### Aim of the task
Pictures aside, write out the data exactly as it reads.
========
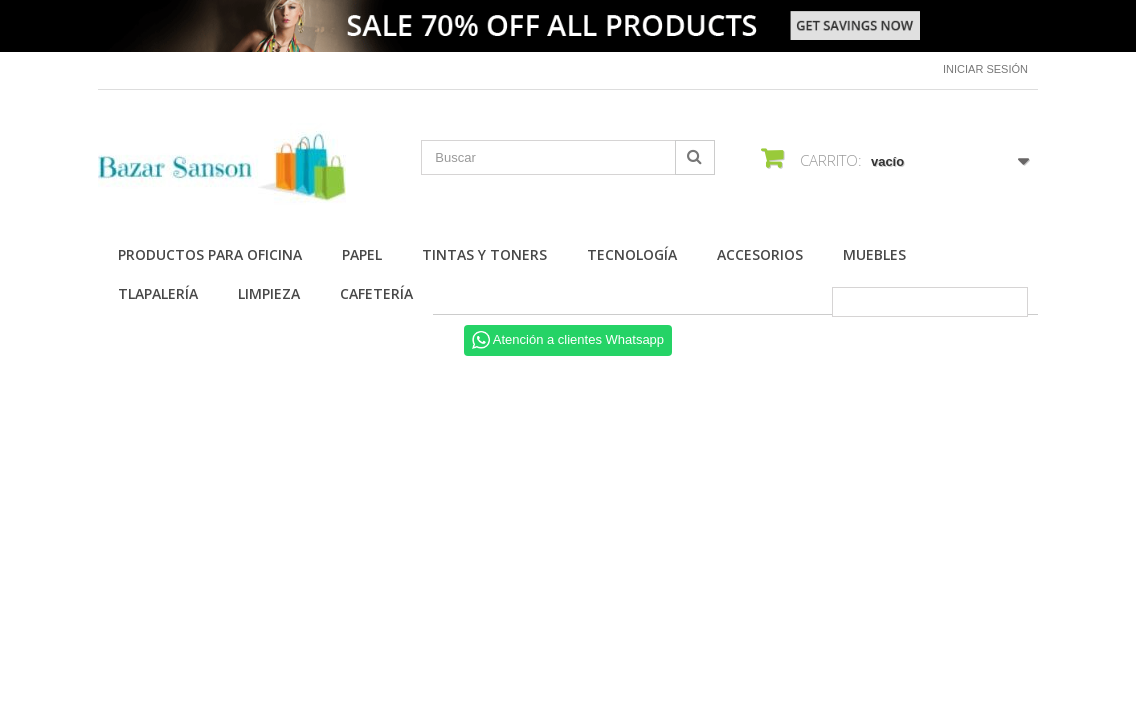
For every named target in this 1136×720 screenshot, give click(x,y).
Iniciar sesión (985, 69)
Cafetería (376, 293)
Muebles (874, 254)
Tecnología (632, 254)
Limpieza (269, 293)
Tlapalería (158, 293)
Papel (362, 254)
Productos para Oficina (210, 254)
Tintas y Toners (484, 254)
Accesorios (760, 254)
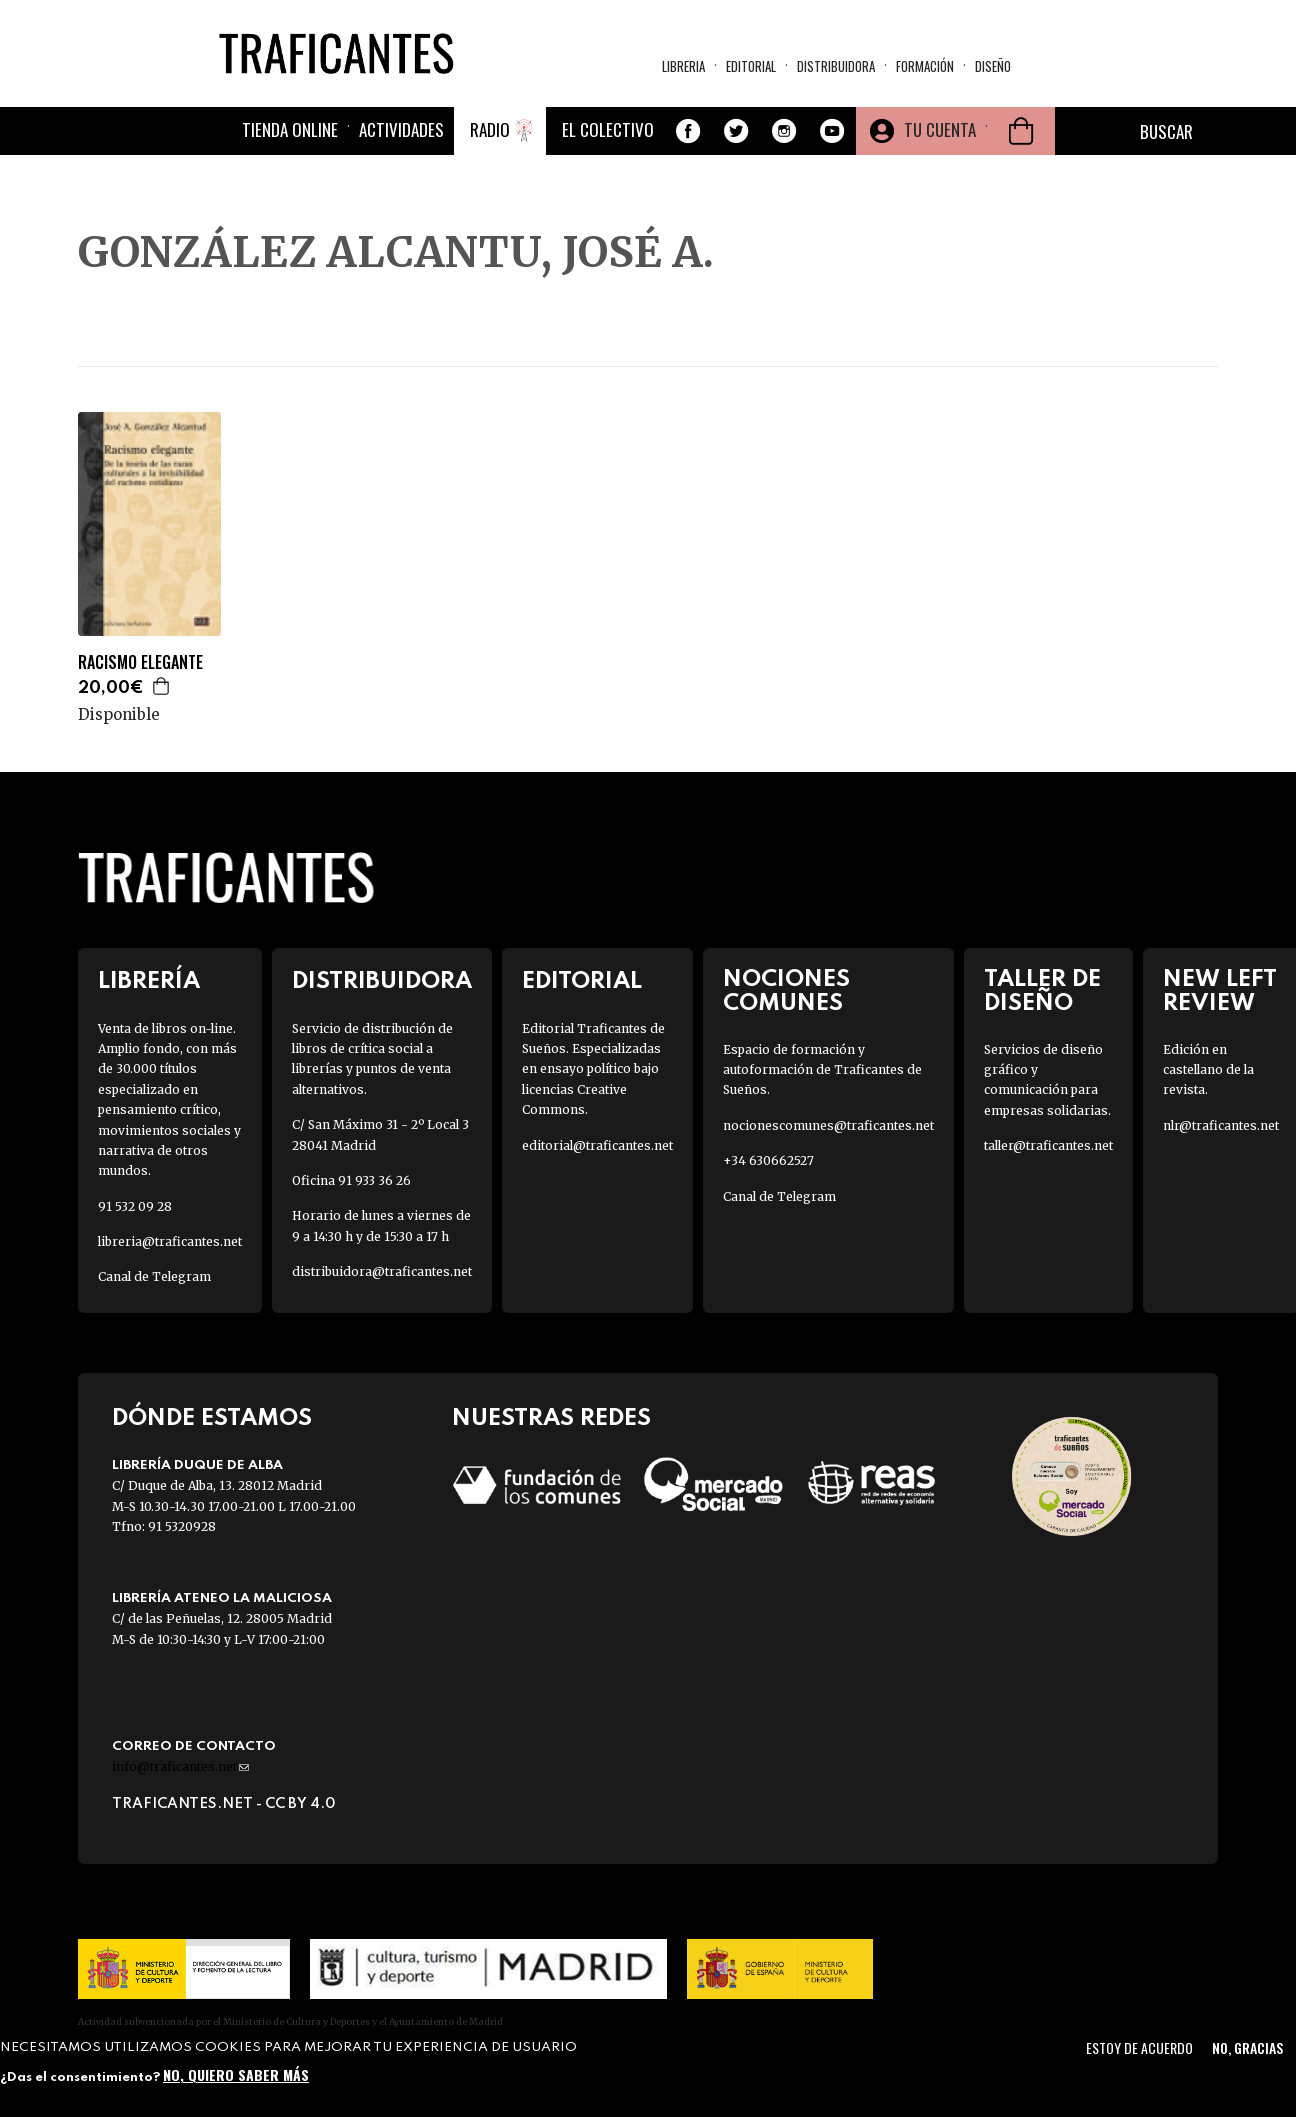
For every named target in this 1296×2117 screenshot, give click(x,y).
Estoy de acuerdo (1139, 2047)
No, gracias (1247, 2047)
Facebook (688, 131)
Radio (490, 129)
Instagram (784, 131)
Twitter (736, 131)
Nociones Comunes (786, 991)
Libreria (683, 66)
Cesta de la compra (1021, 131)
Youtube (832, 131)
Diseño (993, 66)
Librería (149, 981)
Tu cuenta (940, 129)
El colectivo (608, 129)
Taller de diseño (1042, 991)
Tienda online (290, 129)
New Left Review (1220, 991)
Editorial (751, 66)
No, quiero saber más (236, 2074)
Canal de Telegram (154, 1276)
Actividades (401, 129)
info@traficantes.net (180, 1766)
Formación (925, 66)
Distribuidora (836, 66)
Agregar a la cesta (162, 686)
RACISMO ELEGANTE (140, 662)
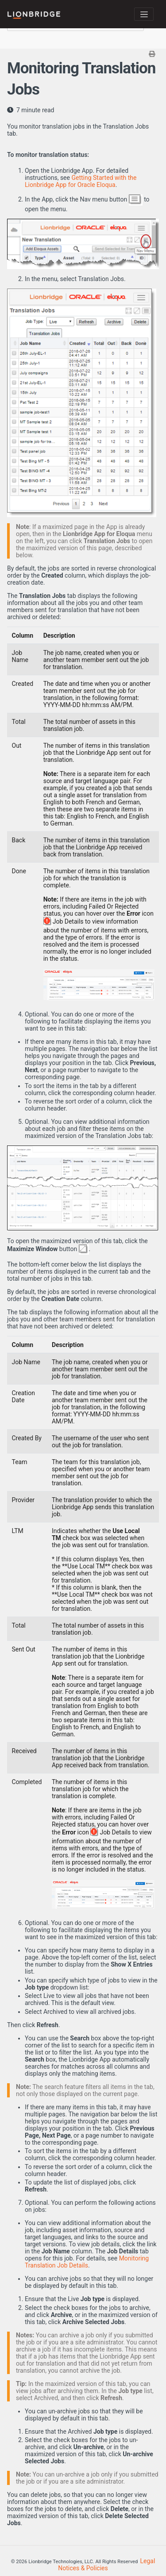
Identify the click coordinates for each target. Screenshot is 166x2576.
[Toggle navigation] (144, 14)
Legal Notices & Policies (106, 2564)
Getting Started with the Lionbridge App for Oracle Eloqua (80, 181)
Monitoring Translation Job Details (87, 2262)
========
### Result of this exercise
For every named target in this 1136×720 screenshot, give click(x,y).
Iniciar sesión (985, 69)
Cafetería (376, 293)
Muebles (874, 254)
Tecnología (632, 254)
Limpieza (269, 293)
Tlapalería (158, 293)
Papel (362, 254)
Productos para Oficina (210, 254)
Tintas y Toners (484, 254)
Accesorios (760, 254)
For every named target in this 1296×2117 screenshot, give click(x,y).
Estoy de acuerdo (1139, 2047)
No, gracias (1247, 2047)
Facebook (688, 131)
Radio (490, 129)
Instagram (784, 131)
Twitter (736, 131)
Nociones Comunes (786, 991)
Libreria (683, 66)
Cesta de la compra (1021, 131)
Youtube (832, 131)
Diseño (993, 66)
Librería (149, 981)
Tu cuenta (940, 129)
El colectivo (608, 129)
Taller de diseño (1042, 991)
Tienda online (290, 129)
New Left Review (1220, 991)
Editorial (751, 66)
No, quiero saber más (236, 2074)
Canal de Telegram (154, 1276)
Actividades (401, 129)
info@traficantes.net (180, 1766)
Formación (925, 66)
Distribuidora (836, 66)
Agregar a la cesta (162, 686)
RACISMO ELEGANTE (140, 662)
Identify the click coordinates for each target. Screenshot is 166x2576.
[Toggle navigation] (144, 14)
Legal Notices & Policies (106, 2564)
Getting Started with the Lionbridge App for Oracle Eloqua (80, 181)
Monitoring Translation Job Details (87, 2262)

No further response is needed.